がんとつきあうがん関連疲労について

がん関連疲労とは?

一日の終わりには誰しも、「今日も一日疲れたなあ」と、お風呂に入ったり、就寝することで疲れをとるものです。しかし、「がん関連疲労」は、休息を取ったり一晩熟睡することで回復するような疲れとは異なり、改善しにくい不快感です。

がん関連疲労は、長期に渡って続く慢性的なものであるため、がん患者さんはこの慢性的な疲労によって心身ともに消耗し、ときに身体が衰弱したり、身体の機能がいちじるしく低下したりすることがあります。

がん関連疲労は、化学療法や放射線治療、免疫療法、骨髄移植を受けているほとんどのがん患者さんにみられるものです。また、がんを克服した患者さんの中には、「治療後もがん関連疲労が続いた」との報告もあります。

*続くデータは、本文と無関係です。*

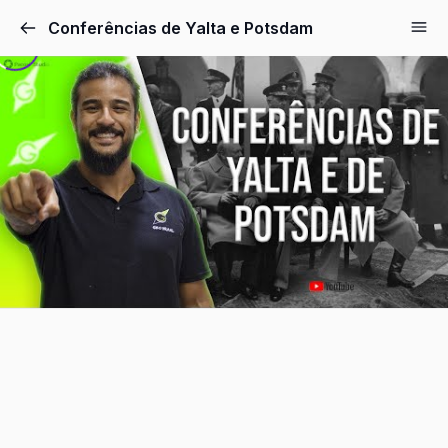
Pular
Conferências de Yalta e Potsdam
para
o
conteúdo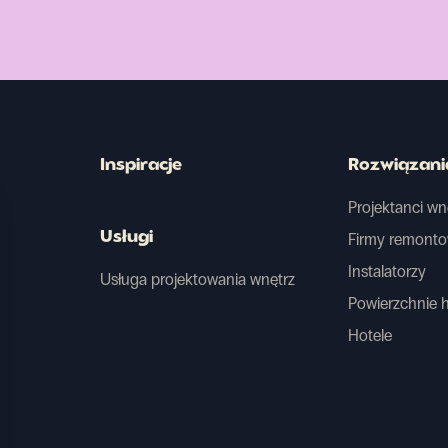
Inspiracje
Rozwiązani
Projektanci wn
Usługi
Firmy remont
Instalatorzy
Usługa projektowania wnętrz
Powierzchnie 
Hotele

さらに、がんが進行すると75%の患者さんが、がん関連疲労を自覚しているという報告もあります。ですから、もしあなたががん関連疲労を経験していたとしても、それは特別なことではありません。

また、倦怠感や疲労感は痛みや吐き気等の症状を伴って、自覚することがあります。特に治療中は医療者も副作用などの症状を中心に治療を進めるため、患者さん自身が感じる疲労感に気づかない事があります。自分自身で疲労感を医療者に伝える事が重要です。

なお、米国National Comprehensive Cancer Network(NCCN)のガイドラインによると、がんに伴う全身倦怠感・疲労感(cancer-related fatigue)とは、「がんやがん治療に伴う永続的、主観的な疲れであり、肉体的、精神的、感情的な側面をもっている感覚で、エネルギーが少なくなっている状態」と定義されています。